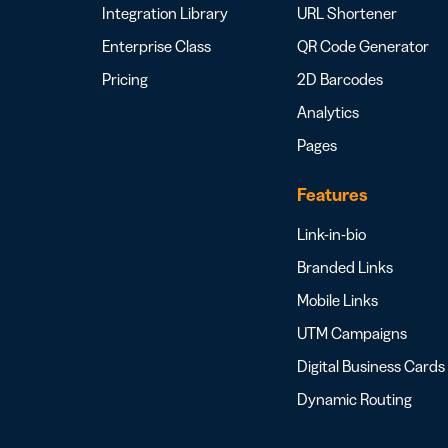
Integration Library
URL Shortener
Enterprise Class
QR Code Generator
Pricing
2D Barcodes
Analytics
Pages
Features
Link-in-bio
Branded Links
Mobile Links
UTM Campaigns
Digital Business Cards
Dynamic Routing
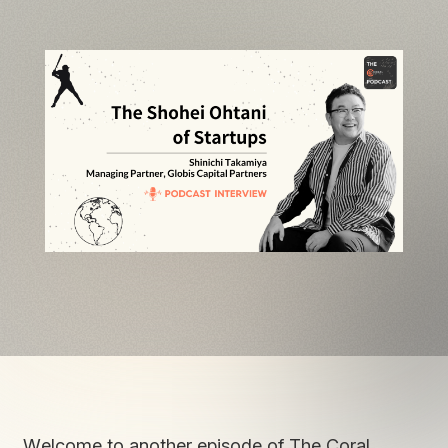
Welcome to another episode of The Coral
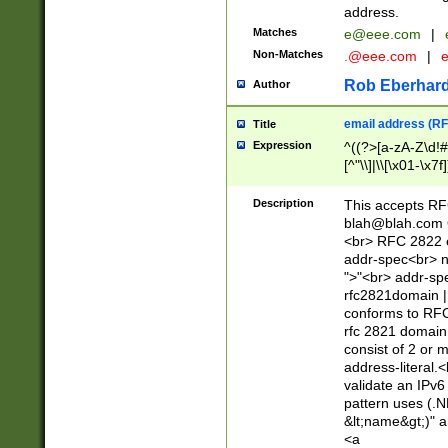
address.
Matches
e@eee.com
|
Non-Matches
.@eee.com
|
Rob Eberhard
Author
email address (RF
Title
Expression
^((?>[a-zA-Z\d!#
[^"\\]|\\[\x01-\x
Z\d!#$%&'*+\-/=?^
\x7f])*")@(((?!-)[
Description
This accepts RF
[)\.)(25[0-5]|2[0
blah@blah.com
((?=[\x01-\x7f])[^
<br> RFC 2822 e
addr-spec<br> n
">"<br> addr-sp
rfc2821domain | 
conforms to RFC
rfc 2821 domain
consist of 2 or 
address-literal.<
validate an IPv6
pattern uses (.N
&lt;name&gt;)" a
<a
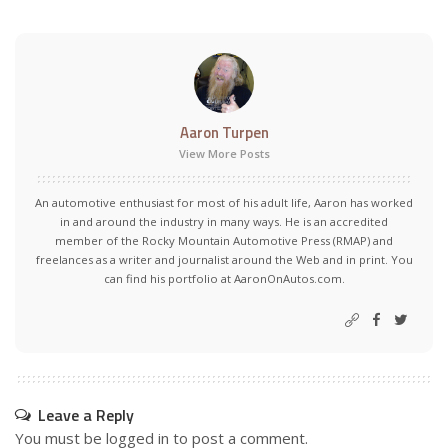
Aaron Turpen
View More Posts
An automotive enthusiast for most of his adult life, Aaron has worked
in and around the industry in many ways. He is an accredited
member of the Rocky Mountain Automotive Press (RMAP) and
freelances as a writer and journalist around the Web and in print. You
can find his portfolio at AaronOnAutos.com.
Leave a Reply
You must be
logged in
to post a comment.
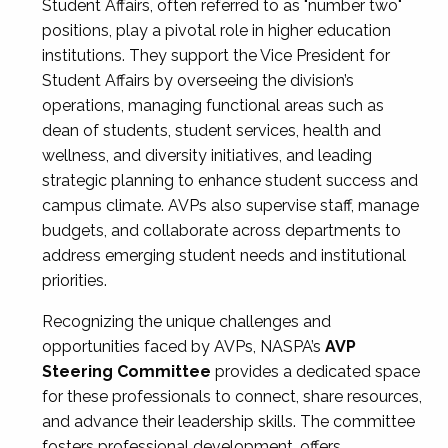
Student Affairs, often referred to as "number two"
positions, play a pivotal role in higher education
institutions. They support the Vice President for
Student Affairs by overseeing the division’s
operations, managing functional areas such as
dean of students, student services, health and
wellness, and diversity initiatives, and leading
strategic planning to enhance student success and
campus climate. AVPs also supervise staff, manage
budgets, and collaborate across departments to
address emerging student needs and institutional
priorities.
Recognizing the unique challenges and
opportunities faced by AVPs, NASPA’s
AVP
Steering Committee
provides a dedicated space
for these professionals to connect, share resources,
and advance their leadership skills. The committee
fosters professional development, offers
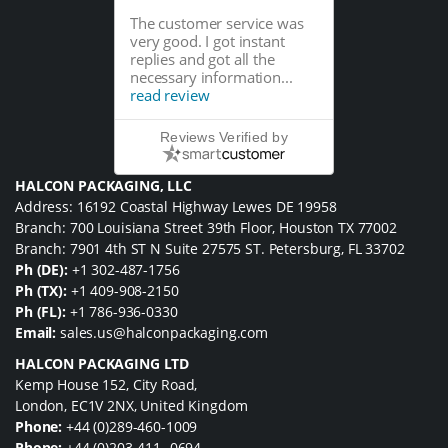
The customer service was
very good. I got instant
replies and got all the
necessary information...
read review
Reviews Verified by
HALCON PACKAGING, LLC
Address: 16192 Coastal Highway Lewes DE 19958
Branch: 700 Louisiana Street 39th Floor, Houston TX 77002
Branch: 7901 4th ST N Suite 27575 ST. Petersburg, FL 33702
Ph (DE):
+1 302-487-1756
Ph (TX):
+1 409-908-2150
Ph (FL):
+1 786-936-0330
Email:
sales.us@halconpackaging.com
HALCON PACKAGING LTD
Kemp House 152, City Road,
London, EC1V 2NX, United Kingdom
Phone:
+44 (0)289-460-1009
Phone:
+44 (0)203-411 -0694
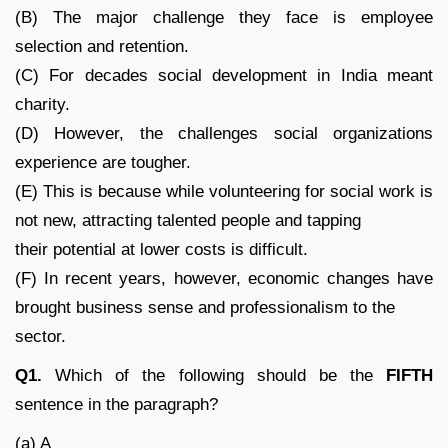
(B) The major challenge they face is employee
selection and retention.
(C) For decades social development in India meant
charity.
(D) However, the challenges social organizations
experience are tougher.
(E) This is because while volunteering for social work is
not new, attracting talented people and tapping
their potential at lower costs is difficult.
(F) In recent years, however, economic changes have
brought business sense and professionalism to the
sector.
Q1.
Which of the following should be the
FIFTH
sentence in the paragraph?
(a) A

▬▬▬▬▬▬▬▬▬▬

> [WORK TASK] Scan the data above for the word "AVPs" and report every line where it is found.

> [SOLUTION BELOW]
campus climate. AVPs also supervise staff, manage
opportunities faced by AVPs, NASPA’s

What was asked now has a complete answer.